The past several years have seen the development of a number of state Prepaid Tuition Plans in which various states agreed to pay future tuition costs at prices set at current tuition levels. While contributions to such plans allowed participants to lock-in current tuition rates, the plans were often restricted to the state’s own residents and to enrollment in the state’s own in-state institutions. The donors also lost control over the assets and the states were reluctant to disclose investment allocations or investment performance.
Now, there is a new savings technique called the Delaware College Investment Plan. It combines the advantages of the earlier savings options with continued donor control over the assets saved and a great deal of flexibility. This plan is one of the Qualified State Tuition Programs, also known as §529 Plans, which were added to the Internal Revenue Code by the Small Business Protection Act of 1996. A summary of features follows:
High Contribution Limits
Up to $116,120 can be contributed for each beneficiary to pay for future education costs.
Earnings on contributed amounts grow completely free of Federal and Delaware State taxes until they are withdrawn from the plan to pay for higher education expenses.
Substantial Tax Savings
Amounts withdrawn to pay expenses are taxed to the student beneficiary, and not the owner of the Plan. Since many younger stu-dents will often be in a 0% or 15% tax bracket, this aspect yields additional tax savings if the owner is in a higher tax bracket than the student beneficiary.
Full Ownership Of Contributions Without The Estate Tax Consequences
The contributor, and not the beneficiary, of the Plan retain full ownership of his or her contributions, yet the amounts are considered removed from the contributor’s estate for estate tax purposes. Should the beneficiary of the plan assets decide to forego higher education, the donor may remove the contributions and will pay income tax plus a 10% penalty on earnings.
Special Gift Tax Feature
Each person is allowed to make one $10,000 gift per year to each donee free of gift tax. Rather than making five $10,000 contributions over the next five years, this plan allows an immediate contribution of $50,000 this year – so, $50,000 can begin earning tax-deferred income now. Since the $10,000 annual exclusion for each of the next five years will be applied, there will be no gift tax liability incurred.
A Plan can be established for a child, grandchild, spouse, another relative, and even a person unrelated to you. Plan funds can later be transferred or "rolled over" to siblings and other family members to help pay for their education expenses as well.
There are no age limits or state residency requirements for participants in the Plan. Plan funds can be used nationwide to pay for in state and for out-of-state schools.

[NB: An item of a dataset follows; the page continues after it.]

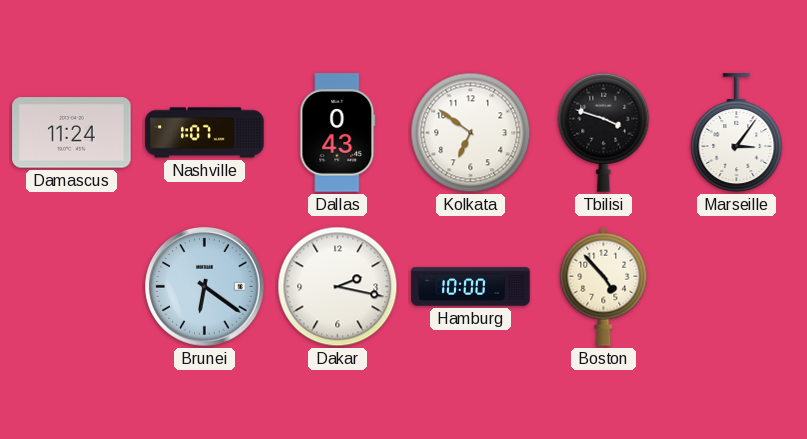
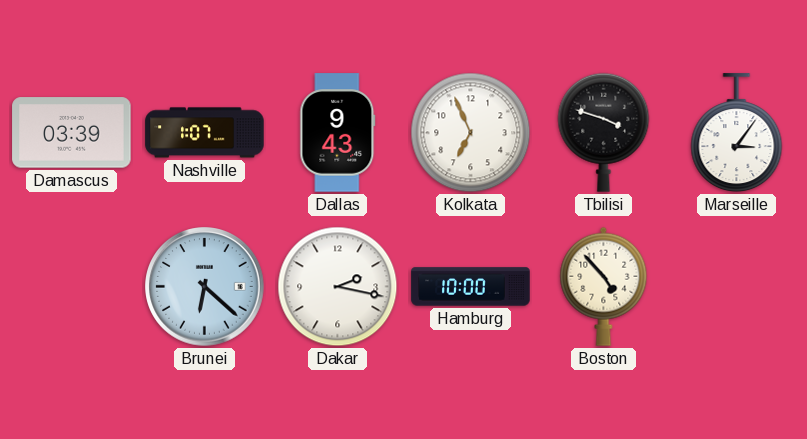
Damascus: 11:24 -> 03:39
Dallas: 0:43 -> 9:43
Kolkata: 6:51 -> 6:56
Brunei: 6:21 -> 6:22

Professional Investment Management
Plan funds are managed by Fidelity Investments and are allocated between stock and bond mutual funds depending on the age of the beneficiary. Plan funds are invested in growth equities for younger beneficiaries, and gradually phase over into bonds and money market investments as the beneficiary approaches college age.
Low Minimum Startup
A Plan can be started with systematic monthly contributions of as little as $50 a month or with one single $500 contribution.
Low Fees And Expenses
The annual maintenance fee of $30 is waived if you elect a systematic monthly contribution plan or have a minimum balance of $25,000 per beneficiary. There is a low 0.3% of assets daily charge above and beyond the normal expenses of the mutual funds.
We recommend consideration of the Delaware College Investment Plan for anyone who wishes to set aside money for the future higher education of another, wants to maintain control over the assets, and simultaneously could benefit from the reduction of their estate.
If you would like more information on this or any other gift and estate planning techniques, please consult your financial advisor.
The content of this article is intended to provide a general guide to the subject matter. Specialist advice should be sought about your specific circumstances.